### Task requirements
Your answer should be every line of the records that contains the word "memusuhi".

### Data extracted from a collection
■ ■ ■
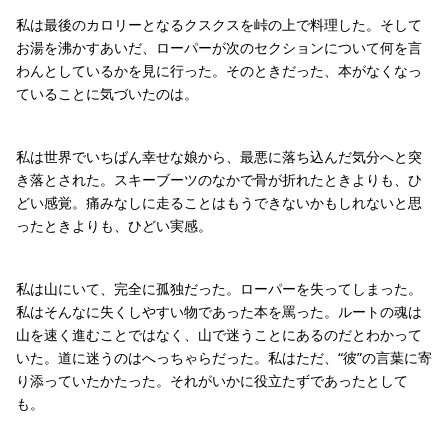
私は最後のカロリーとなるクスクスを峠の上で料理した。そして
お湯を沸かすあいだ、ローパーが次のセクションについて何を言
わんとしているかを見に行った。そのときだった、本がなくなっ
ていることに気づいたのは。
私は世界でいちばん幸せな娘から、最悪に落ち込んだ気分へと突
き落とされた。スキーブーツのなかで骨が折れたときよりも、ひ
どい感覚。痛みなしに走ることはもうできないかもしれないと思
ったときよりも、ひどい実感。
私は山にいて、完全に孤独だった。ローパーを失ってしまった。
私はそんなに失くしやすい物であった本を罵った。ルートの魂は
山を速く進むことではなく、山で迷うことにあるのだとわかって
いた。道に迷うのはへっちゃらだった。私はただ、“彼”の言葉に寄
り添っていたかたった。それがいかに役立たずであったとして
も。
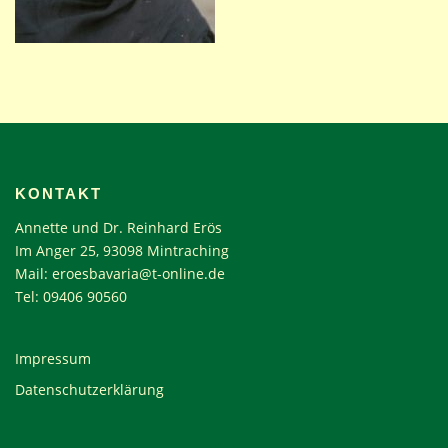
KONTAKT
Annette und Dr. Reinhard Erös
Im Anger 25, 93098 Mintraching
Mail:
eroesbavaria@t-online.de
Tel: 09406 90560
Impressum
Datenschutzerklärung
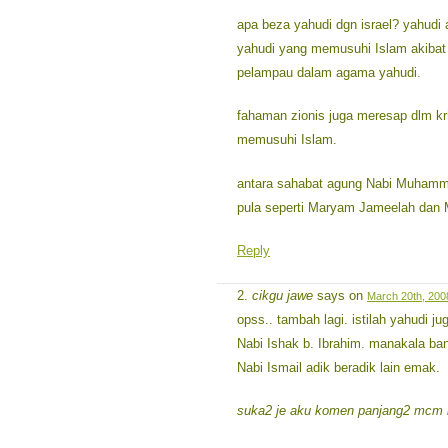
apa beza yahudi dgn israel? yahudi 
yahudi yang memusuhi Islam akibat
pelampau dalam agama yahudi.
fahaman zionis juga meresap dlm kr
memusuhi Islam.
antara sahabat agung Nabi Muhamma
pula seperti Maryam Jameelah da
Reply
cikgu jawe
says on
March 20th, 200
opss.. tambah lagi. istilah yahudi j
Nabi Ishak b. Ibrahim. manakala ban
Nabi Ismail adik beradik lain emak.
suka2 je aku komen panjang2 mcm l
■ ■ ■
### Response to the task
yahudi yang memusuhi Islam akibat
memusuhi Islam.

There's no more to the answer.